Há algo de peculiar numa apresentação ao vivo do Midlake. Envoltos por um espírito de menestréis medievais, a banda texana na verdade parece mais buscar se divertir com o seu retorno aos palcos após dois anos de hiato do que se levar muito a sério com todo o evento. Abrindo o show com uma faixa de seu novo álbum, Winter Dies, todos pareciam concentrados em sua função se não fosse um pequeno detalhe peculiar: a ausência do guitarrista Eric Nichelson no palco, que deixou sua cadeira vazia com direito a um holofote iluminando o seu lugar. Os integrantes se entreolhavam assustados, até que o músico desaparecido entra no palco correndo e logo já está em ritmo com o resto da banda.

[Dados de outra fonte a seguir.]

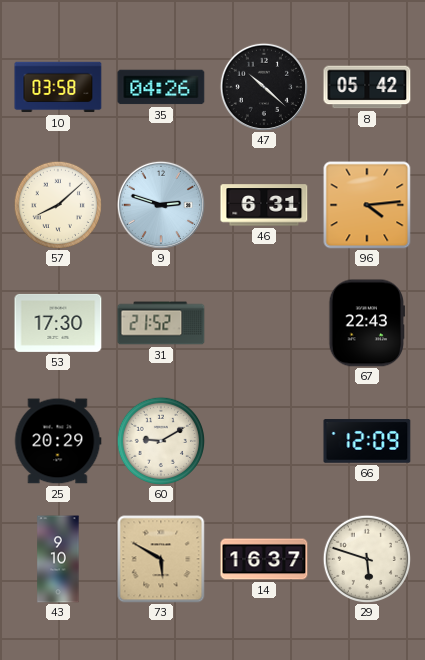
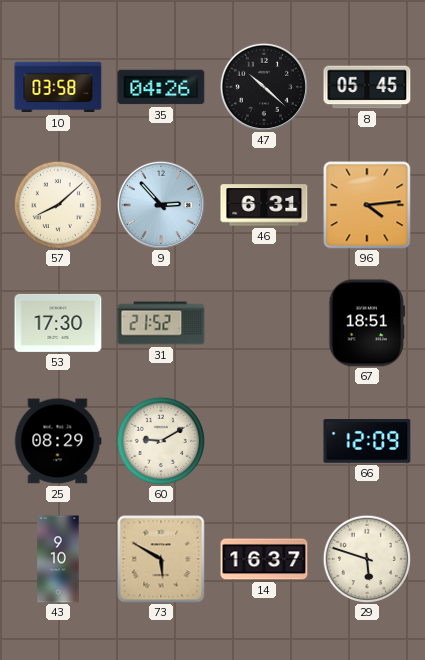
8: 05:42 -> 05:45
9: 2:48 -> 2:53
67: 22:43 -> 18:51
25: 20:29 -> 08:29
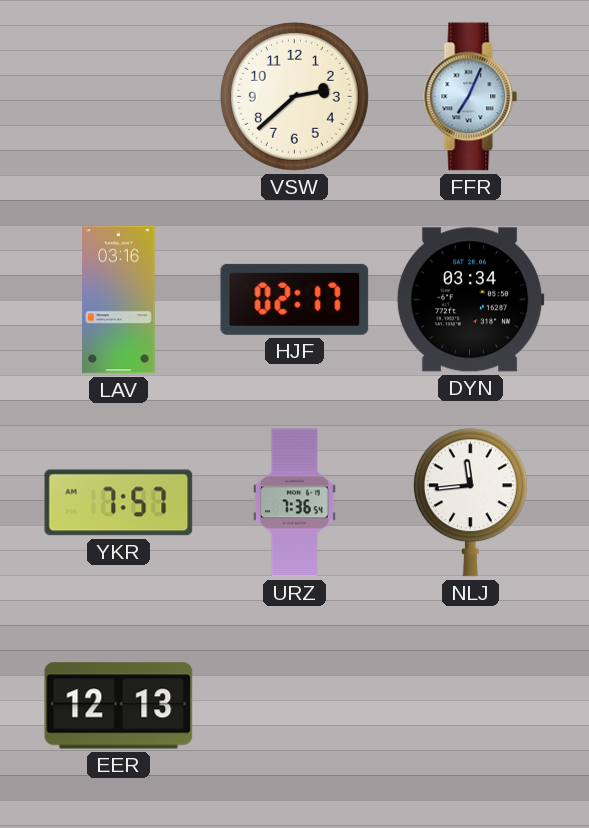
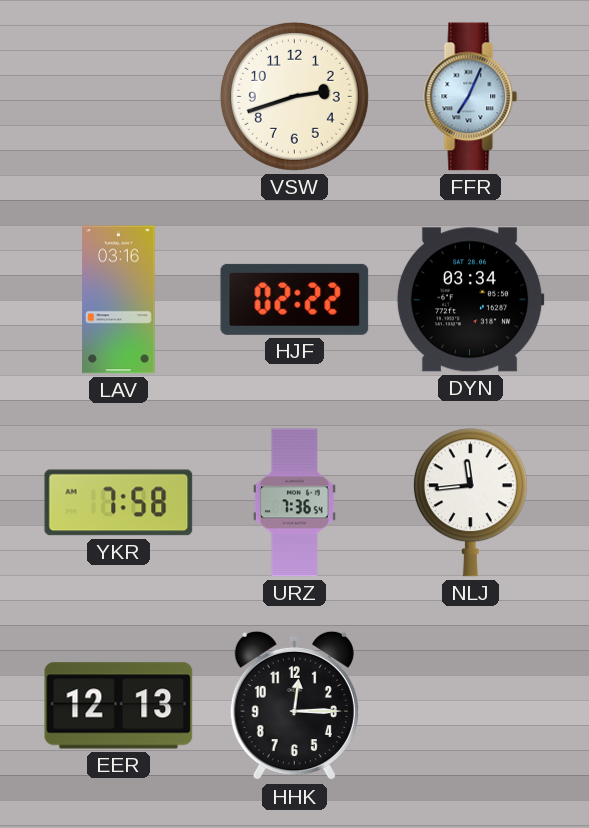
VSW: 2:38 -> 2:42
HJF: 02:17 -> 02:22
YKR: 7:57 -> 7:58
HHK: none -> 12:15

A principal diferença de assistir um show fora do país é poder ver o seu artista mais a vontade com o público. Pelo menos neste caso a banda sempre que possível interagia com o pessoal, soltando uma ou outra piada sobre esportes ou sobre a longa pausa que fizeram dos palcos. Até rolou um piadinha meio bairrista quanto a cidade natal dos caras, Denton, no Texas. Eles chegaram a falar que aquela banda estava na verdade em uma missão de divulgar esta pequenina cidade do norte do estado texano, e só às vezes eles trabalhavam adotando o nome de Midlake.

Eric Nichelson: entre corridas ao bar e acordes de guitarra

Ok, deixando as piadas de lado, o que se teve foi um show muito responsável. A banda contava com mais dois músicos de apoio naquele pequeno palco, o que criou uma dimensão ainda maior para canções como a Roscoe, do famigerado álbum The Trials of Van Occupanther de 2006. Além de ser umas das mais intensas do grupo, ao vivo ela tomou uma forma de “muralha de som”, recheada de guitarras muito bem compassadas. O vocalista Tim Smith pode não ser o mais simpático de todos na história, ainda mais por se extremamente tímido, mas foi muito competente ao entregar os vocais da balada Bandits, que em muito ecoa com uma influência do grupo America dos anos 70 (dêem um Google em qualquer música deles e entenderão o quê eu digo).

O Midlake ainda têm um longo ano pela frente e este terceiro show do início da turnê faz parte ainda de um aquecimento para muita estrada que eles percorrerão. As músicas do novo álbum, The Courage of Others, estão com belos arranjos ao vivo, ainda mais pela grande quantidade de músicos no show. O que na verdade falta é aquela coisa que não está nos livros de música e nem no Google. Uma banda só se torna uma banda quando está na estrada, tocando e melhorando suas músicas de concerto em concerto. Não é um ato automatizado nem científico, ele simplesmente ocorre em algum momento da turnê. Os sortudos que estiverem no show certo é que terão o prazer de testemunhar isto: uma banda na plenitude de sua performance e de sua música. Prá mim fica aquela ótima lembrança do show encerrando com Young Bride e o tecladista conversando comigo em português, tirando umas dúvidas sobre o Brasil. “Porque minha mulher é portuguesa e sempre quis ir pro Rio de Janeiro”.

Bom…coisas que só shows em bares explicam.

Midlake no The Social, 7 de Janeiro de 2010.